══ Records for processing

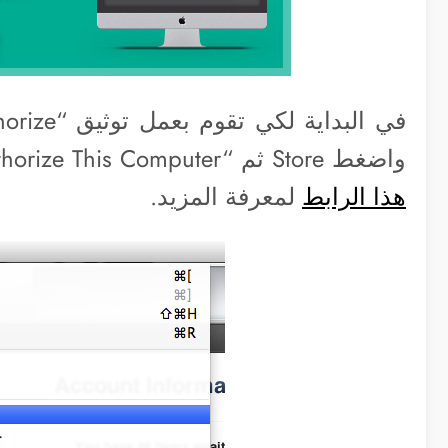
واضغط Store ثم “Authorize This Computer” ويمكنك الإطلاع على مقال سابق عبر
هذا الرابط
لمعرفة المزيد.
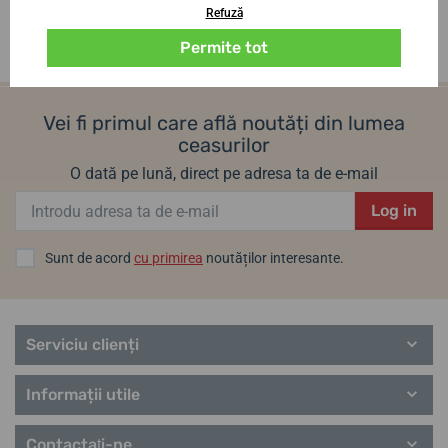
Refuză
Permite tot
Vei fi primul care află noutăți din lumea
ceasurilor
O dată pe lună, direct pe adresa ta de e-mail
Log in
Sunt de acord
cu primirea
noutăților interesante.
Serviciu clienți
Informații utile
Contactaţi-ne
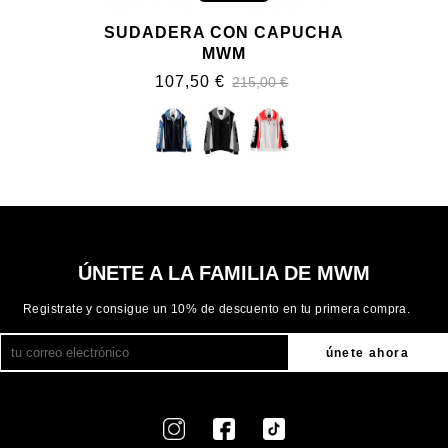
SUDADERA CON CAPUCHA
MWM
107,50 €
215,00 €
ÚNETE A LA FAMILIA DE MWM
Registrate y consigue un 10% de descuento en tu primera compra.
únete ahora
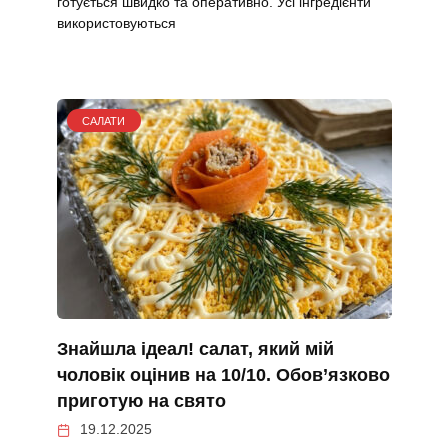
готується швидко та оперативно. Усі інгредієнти
використовуються
САЛАТИ
Знайшла ідеал! салат, який мій
чоловік оцінив на 10/10. Обов’язково
приготую на свято
19.12.2025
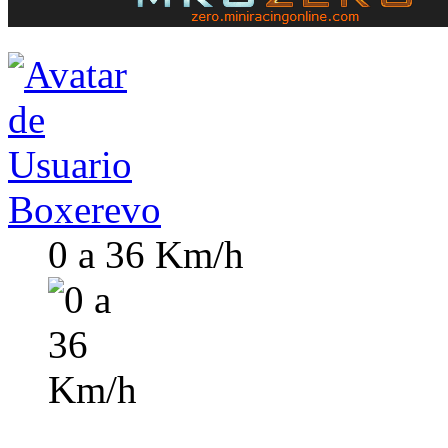
Boxerevo
0 a 36 Km/h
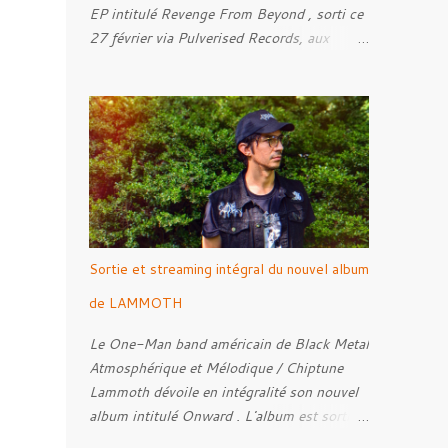
EP intitulé Revenge From Beyond , sorti ce
27 février via Pulverised Records, aux
formats CD, vinyle et numérique.
Découvrez le ci-dessous. Il a été enregistré
et mixé par Santi et l'artwork a été réalisé
par Luxi Lahtinen. Tracklist: 01. Into The
Grave 02. The Eternal Embrace 03. A
Somber Night 04. Rebellion Against The
-
Vile 05. Revenge From Beyond 06. The
Sense Of Fear
Sortie et streaming intégral du nouvel album
de LAMMOTH
Le One-Man band américain de Black Metal
Atmosphérique et Mélodique / Chiptune
Lammoth dévoile en intégralité son nouvel
album intitulé Onward . L'album est sorti le
7 Août 2026. L'album rend hommage a Bill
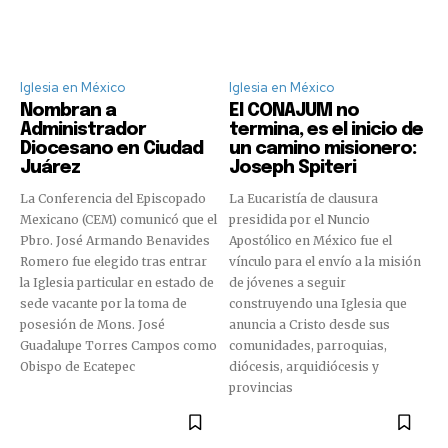
Iglesia en México
Iglesia en México
Nombran a
El CONAJUM no
Administrador
termina, es el inicio de
Diocesano en Ciudad
un camino misionero:
Juárez
Joseph Spiteri
La Conferencia del Episcopado
La Eucaristía de clausura
Mexicano (CEM) comunicó que el
presidida por el Nuncio
Pbro. José Armando Benavides
Apostólico en México fue el
Romero fue elegido tras entrar
vínculo para el envío a la misión
la Iglesia particular en estado de
de jóvenes a seguir
sede vacante por la toma de
construyendo una Iglesia que
posesión de Mons. José
anuncia a Cristo desde sus
Guadalupe Torres Campos como
comunidades, parroquias,
Obispo de Ecatepec
diócesis, arquidiócesis y
provincias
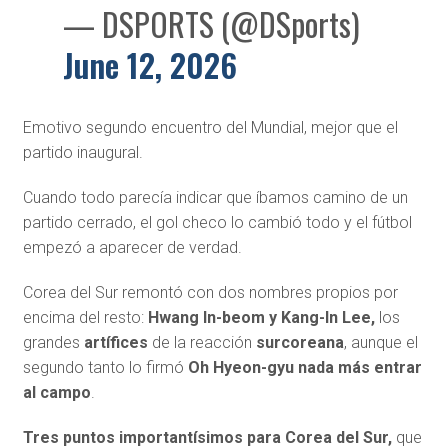
— DSPORTS (@DSports)
June 12, 2026
Emotivo segundo encuentro del Mundial, mejor que el
partido inaugural.
Cuando todo parecía indicar que íbamos camino de un
partido cerrado, el gol checo lo cambió todo y el fútbol
empezó a aparecer de verdad.
Corea del Sur remontó con dos nombres propios por
encima del resto:
Hwang In-beom y Kang-In Lee,
los
grandes
artífices
de la reacción
surcoreana
, aunque el
segundo tanto lo firmó
Oh Hyeon-gyu nada más entrar
al campo
.
Tres puntos importantísimos para Corea del Sur,
que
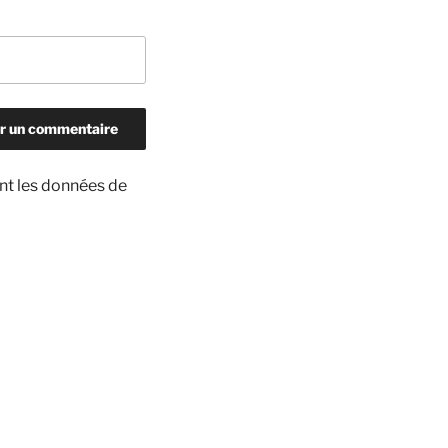
ont les données de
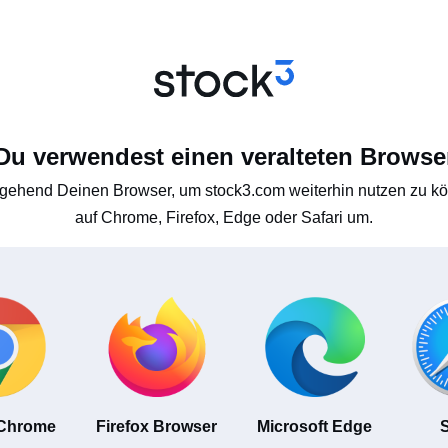
Du verwendest einen veralteten Browse
gehend Deinen Browser, um stock3.com weiterhin nutzen zu kön
auf Chrome, Firefox, Edge oder Safari um.
 Chrome
Firefox Browser
Microsoft Edge
S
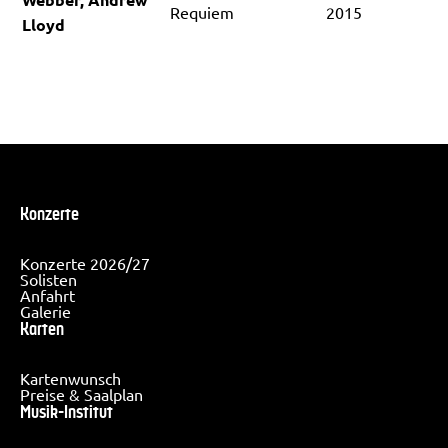
Requiem
2015
Lloyd
Konzerte
Konzerte 2026/27
Solisten
Anfahrt
Galerie
Karten
Kartenwunsch
Preise & Saalplan
Musik-Institut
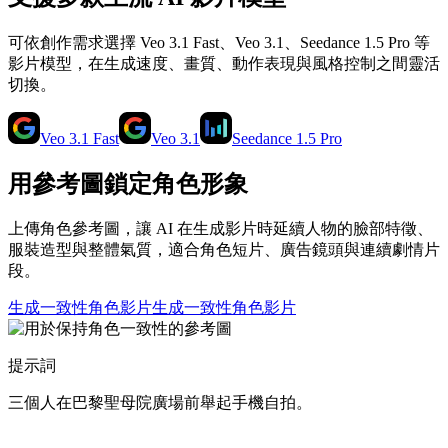
可依創作需求選擇 Veo 3.1 Fast、Veo 3.1、Seedance 1.5 Pro 等
影片模型，在生成速度、畫質、動作表現與風格控制之間靈活
切換。
Veo 3.1 Fast
Veo 3.1
Seedance 1.5 Pro
用參考圖鎖定角色形象
上傳角色參考圖，讓 AI 在生成影片時延續人物的臉部特徵、
服裝造型與整體氣質，適合角色短片、廣告鏡頭與連續劇情片
段。
生成一致性角色影片
生成一致性角色影片
提示詞
三個人在巴黎聖母院廣場前舉起手機自拍。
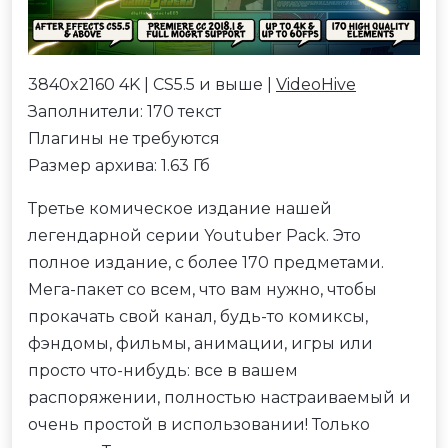
3840x2160 4K | CS5.5 и выше |
VideoHive
Заполнители: 170 текст
Плагины не требуются
Размер архива: 1.63 Гб
Третье комическое издание нашей
легендарной серии Youtuber Pack. Это
полное издание, с более 170 предметами.
Мега-пакет со всем, что вам нужно, чтобы
прокачать свой канал, будь-то комиксы,
фэндомы, фильмы, анимации, игры или
просто что-нибудь: все в вашем
распоряжении, полностью настраиваемый и
очень простой в использовании! Только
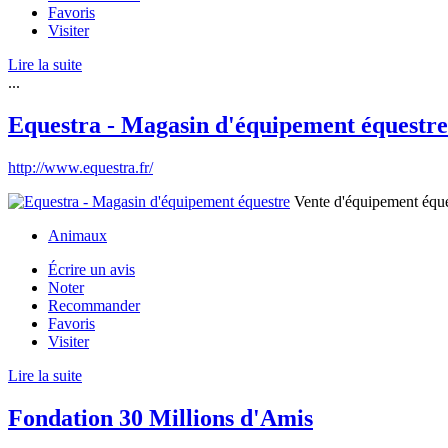
Favoris
Visiter
Lire la suite
...
Equestra - Magasin d'équipement équestre
http://www.equestra.fr/
Vente d'équipement éques
Animaux
Écrire un avis
Noter
Recommander
Favoris
Visiter
Lire la suite
Fondation 30 Millions d'Amis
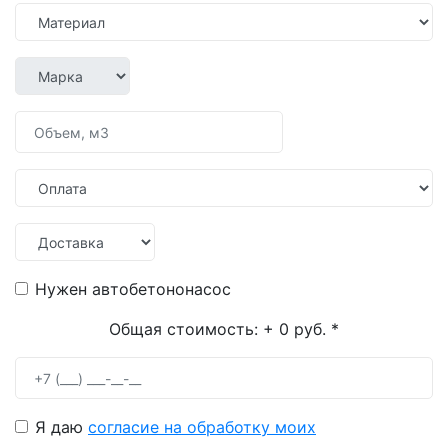
Нужен автобетононасос
Общая стоимость:
+ 0 руб.
*
Я даю
согласие на обработку моих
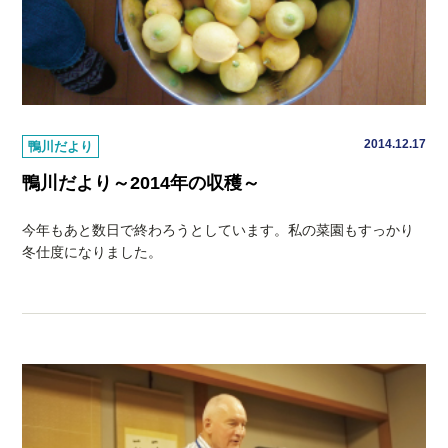
2014.12.17
鴨川だより
鴨川だより～2014年の収穫～
今年もあと数日で終わろうとしています。私の菜園もすっかり
冬仕度になりました。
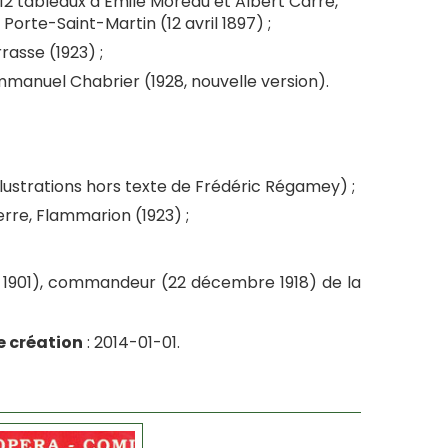
2 tableaux d’Emile Moreau et Albert Carré,
orte-Saint-Martin (12 avril 1897) ;
rasse (1923) ;
mmanuel Chabrier (1928, nouvelle version).
illustrations hors texte de Frédéric Régamey) ;
rre, Flammarion (1923) ;
let 1901), commandeur (22 décembre 1918) de la
e création
: 2014-01-01.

════

__Exercise description__:
Output every entry verbatim but skip the pictures.

__Task solution__:
واضغط Store ثم “Authorize This Computer” ويمكنك الإطلاع على مقال سابق عبر
هذا الرابط
لمعرفة المزيد.
Refuză
Permite tot
Vei fi primul care află noutăți din lumea
ceasurilor
O dată pe lună, direct pe adresa ta de e-mail
Log in
Sunt de acord
cu primirea
noutăților interesante.
Serviciu clienți
Informații utile
Contactaţi-ne
SUDADERA CON CAPUCHA
MWM
107,50 €
215,00 €
ÚNETE A LA FAMILIA DE MWM
Registrate y consigue un 10% de descuento en tu primera compra.
únete ahora
готується швидко та оперативно. Усі інгредієнти
використовуються
САЛАТИ
Знайшла ідеал! салат, який мій
чоловік оцінив на 10/10. Обов’язково
приготую на свято
19.12.2025
Boxerevo
0 a 36 Km/h
EP intitulé Revenge From Beyond , sorti ce
27 février via Pulverised Records, aux
formats CD, vinyle et numérique.
Découvrez le ci-dessous. Il a été enregistré
et mixé par Santi et l'artwork a été réalisé
par Luxi Lahtinen. Tracklist: 01. Into The
Grave 02. The Eternal Embrace 03. A
Somber Night 04. Rebellion Against The
-
Vile 05. Revenge From Beyond 06. The
Sense Of Fear
Sortie et streaming intégral du nouvel album
de LAMMOTH
Le One-Man band américain de Black Metal
Atmosphérique et Mélodique / Chiptune
Lammoth dévoile en intégralité son nouvel
album intitulé Onward . L'album est sorti le
7 Août 2026. L'album rend hommage a Bill
Iglesia en México
Iglesia en México
Nombran a
El CONAJUM no
Administrador
termina, es el inicio de
Diocesano en Ciudad
un camino misionero:
Juárez
Joseph Spiteri
La Conferencia del Episcopado
La Eucaristía de clausura
Mexicano (CEM) comunicó que el
presidida por el Nuncio
Pbro. José Armando Benavides
Apostólico en México fue el
Romero fue elegido tras entrar
vínculo para el envío a la misión
la Iglesia particular en estado de
de jóvenes a seguir
sede vacante por la toma de
construyendo una Iglesia que
posesión de Mons. José
anuncia a Cristo desde sus
Guadalupe Torres Campos como
comunidades, parroquias,
Obispo de Ecatepec
diócesis, arquidiócesis y
provincias
— DSPORTS (@DSports)
June 12, 2026
Emotivo segundo encuentro del Mundial, mejor que el
partido inaugural.
Cuando todo parecía indicar que íbamos camino de un
partido cerrado, el gol checo lo cambió todo y el fútbol
empezó a aparecer de verdad.
Corea del Sur remontó con dos nombres propios por
encima del resto:
Hwang In-beom y Kang-In Lee,
los
grandes
artífices
de la reacción
surcoreana
, aunque el
segundo tanto lo firmó
Oh Hyeon-gyu nada más entrar
al campo
.
Tres puntos importantísimos para Corea del Sur,
que
ont les données de
Du verwendest einen veralteten Browse
gehend Deinen Browser, um stock3.com weiterhin nutzen zu kön
auf Chrome, Firefox, Edge oder Safari um.
 Chrome
Firefox Browser
Microsoft Edge
S
Requiem
2015
Lloyd
Konzerte
Konzerte 2026/27
Solisten
Anfahrt
Galerie
Karten
Kartenwunsch
Preise & Saalplan
Musik-Institut
可依創作需求選擇 Veo 3.1 Fast、Veo 3.1、Seedance 1.5 Pro 等
影片模型，在生成速度、畫質、動作表現與風格控制之間靈活
切換。
Veo 3.1 Fast
Veo 3.1
Seedance 1.5 Pro
用參考圖鎖定角色形象
上傳角色參考圖，讓 AI 在生成影片時延續人物的臉部特徵、
服裝造型與整體氣質，適合角色短片、廣告鏡頭與連續劇情片
段。
生成一致性角色影片
生成一致性角色影片
提示詞
三個人在巴黎聖母院廣場前舉起手機自拍。
3840x2160 4K | CS5.5 и выше |
VideoHive
Заполнители: 170 текст
Плагины не требуются
Размер архива: 1.63 Гб
Третье комическое издание нашей
легендарной серии Youtuber Pack. Это
полное издание, с более 170 предметами.
Мега-пакет со всем, что вам нужно, чтобы
прокачать свой канал, будь-то комиксы,
фэндомы, фильмы, анимации, игры или
просто что-нибудь: все в вашем
распоряжении, полностью настраиваемый и
очень простой в использовании! Только
Favoris
Visiter
Lire la suite
...
Equestra - Magasin d'équipement équestre
http://www.equestra.fr/
Vente d'équipement éques
Animaux
Écrire un avis
Noter
Recommander
Favoris
Visiter
Lire la suite
Fondation 30 Millions d'Amis
Нужен автобетононасос
Общая стоимость:
+ 0 руб.
*
Я даю
согласие на обработку моих
2014.12.17
鴨川だより
鴨川だより～2014年の収穫～
今年もあと数日で終わろうとしています。私の菜園もすっかり
冬仕度になりました。
2 tableaux d’Emile Moreau et Albert Carré,
orte-Saint-Martin (12 avril 1897) ;
rasse (1923) ;
mmanuel Chabrier (1928, nouvelle version).
illustrations hors texte de Frédéric Régamey) ;
rre, Flammarion (1923) ;
let 1901), commandeur (22 décembre 1918) de la
e création
: 2014-01-01.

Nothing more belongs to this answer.